Why The Count of Monte Cristo Wasn't an Investor: Hidden Emotions = Poor Choices
One of the true "blessing-curses" that comes with having a Ph.D. in psychology is the introspection, that instinct to revisit decisions to determine the deeper, underlying factors behind them.
It can be a painful exercise, but is almost always a worthwhile one. And the revelations may surprise you. I'll relate a recent anecdote. But this is no tale of investing, my friends.... this is a tale... of revenge!
I decided last month to buy some JDSU (recently voted the "The Worst 5 Year Performer" by Wall Street Journal Online. Congratulations - I guess).
JDSU is not the typical stock that I like to buy. It's a former highflyer beaten down beyond all recognition. It's volatile. When it's not, it sinks like a row boat with a small leak. And, frankly, I don't understand what the heck they do. And I read the company profile. Twice. See if you can make sense of it. http://finance.yahoo.com/q/pr?s=JDSU. (I double dog dare you.)
But I decided to buy it anyway. There was a buzz ("They're turning it around!"). Cramer mentioned it. Whatever the reason, I jumped in. Naturally, in keeping with what I call "Whack-A-Mole Syndrome"(TM), I bought it precisely at its high and have watched myself lose 10% in the span of a couple of weeks.
In looking back at this strange decision, I discovered something. My thoughts and emotions were curious. Off center. Not what they typically were.
You see, someone close to me had bought a position in JDSU at $13/share a while back. It was down from a high of close to 90. Seeing it as a buying opportunity, this (otherwise wise) individual uttered those fateful words... "How much lower could it go?" and proceeded to grab the falling knife as it went past.
How much lower? There is only one answer to that question and we all know what it is. In the case of JDSU, it reached a low of $1.32/share.
But that was years ago. It had climbed since then. Turned the corner. It was up over $3/share now. So I decided to I'd hop on the upswing. Make a quick profit. Get out.
It was in watching the stock drift lower that that the hidden emotions began to reveal themselves.
The person who had bought the stock at $13/share passed away suddenly in December.
He will never see a profit from JDSU.
But I could. And (damnit) I would.
I didn't care about the money. Seriously. I cared about payback -- literally and figuratively. Just a little profit. Didn't have to be a lot. Just a few bucks. I wanted this stock to give something back. The stock owed us that.
Someone forgot to tell the stock. So now I have this stock I don't want and -- for the moment -- it would appear I fell into the same trap. (Hey, I said it was a tale of revenge, not successful revenge.)
Investing isn't personal; it's business. We know this. But every once in a while the Market (In Her infinite wisdom) reminds us.
This particular case is an extreme example. I recognize that. Most hidden emotions are much more mundane. Nonetheless, I invite you to pick a stock that has bedeviled you, look back, and explore the reasons why you bought it. You may learn something about yourself or even detect a blindspot that could save you in the future.

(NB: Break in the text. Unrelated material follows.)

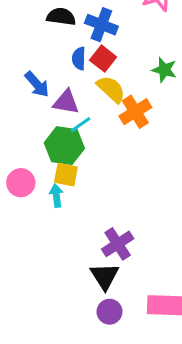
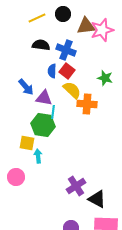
orange cross: (135, 112) -> (87, 104), turned 36
cyan line: (80, 125) -> (53, 112), turned -48
yellow square: (66, 175) -> (27, 143), moved
pink circle: (21, 183) -> (16, 177), moved
black triangle: (105, 276) -> (97, 199), moved, turned -30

If you like, write myself and Dr. Peterson. We'd be happy to supply an observation or just hear your story.
As for me, maybe I'll go back to investing in MO. Yes, they make cigarettes. But at least I know what cigarettes are. Besides, I have some relatives who smoke. It's not pretty. The wheezing at the top of every staircase. The uncontrollable coughing fits. Yellow fingers... I think they'd be pleased to know that Altria was giving them something in return.
Uh oh... here I go again.
Years ago, when I was a dumb broker, I had clients with fantastic gains in International Game Technogy (IGT).
It had been a great story stock and I had built up a sizeable position for many investors.
The Dean Witter analyst that followed IGT announced on the shout down box one morning that went to every Dean Witter branch that "the party was over for IGT" and he flat out said the major capital gains were over for good.
I knew that analysts are quite rosey on their outlook, so when one is shouting "Sell!" it made sense to pay very close attention.
But I didn't listen. Or at best my few attempts to present the sell idea to clients were rejected with a “well, let’s watch it” attitude. Famous last words, eh?
And the stock stalled and we held, and then it fell about sixty percent. And I stood there and stared at the telephone.
Looking back, the analyst was wrong about the gains being over although it took IGT about seven years before weary investors were rewarded.
It’s like we wanted to let everybody else out the barn door so we could follow. It’s not one of my favorite stories from those days.
Now I’m just a dumb RIA who uses quantitative model portfolios. Since I’ve taken my emotions out of the process my clients think I’m a genius, unlike my wife.